Par bernard.kuchukian le 08/04/18

SOUS TITRE : VOUS L'AVEZ VOULU, VOUS L'AVEZ EU.

Reprenons S.V.P.  il y  a un peu plus d’un an, la campagne présidentielle. Je ne m’intéresse  qu’aux deux candidats restés dans la course du second tour.

Le programme de Marine LE PEN en matière de justice n’était pas très étoffé au civil. Il l’était davantage au pénal.

Au civil, la candidate était populiste,  en ce sens qu’elle souhaitait maintenir la proximité du justiciable avec la juridiction, ainsi donc conserver le maillage existant.

Il n’était surtout pas question de supprimer des juridictions au territorial ou ailleurs.  Rien de parisianiste sur ce coup là.

Lorsque mon sentiment  a été demandé,  j’ai dit que je  n’étais pas d’accord avec ce point de vue, dont j’ajoute qu’il était plus électoraliste que réaliste.

Emmanuel MACRON écrivait presque  tout au contraire ceci :

« « Nous créerons, dans chaque département, un tribunal de première instance qui fusionnera l’ensemble des tribunaux locaux spécialisés de première instance. Ce tribunal traitera l’ensemble des matières dans des pôles dédiés : pénal, social, affaires familiales, commercial, civil…. Les justiciables n’auront plus à chercher leur juge. » »

Il  continuait,  en se  contredisant, mais l’électoralisme ça comptait aussi pour lui, la preuve il a été élu, il ajoutait que :

« « La création de ce tribunal de première instance départemental ne sera pas synonyme de fermeture de sites, car la justice a besoin de proximité. Avec les tribunaux de première instance, on mettra fin à la complexité des compétences en unifiant mais on laisse des lieux de proximité où toutes les démarches peuvent être faites. » »
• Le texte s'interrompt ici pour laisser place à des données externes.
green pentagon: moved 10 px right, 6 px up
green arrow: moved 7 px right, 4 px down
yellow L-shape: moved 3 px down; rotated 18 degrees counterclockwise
Enfin, le candidat MACRON écrivait :

« « Nous créerons un service d’accueil unique du justiciable sur les anciens sites des juridictions fusionnées. Dans ces points d’accueil, les justiciables, quel que soit le contentieux, pourront être renseignés et accompagnés, effectuer les démarches préalables à l’audience, et suivre l’avancée de leur dossier.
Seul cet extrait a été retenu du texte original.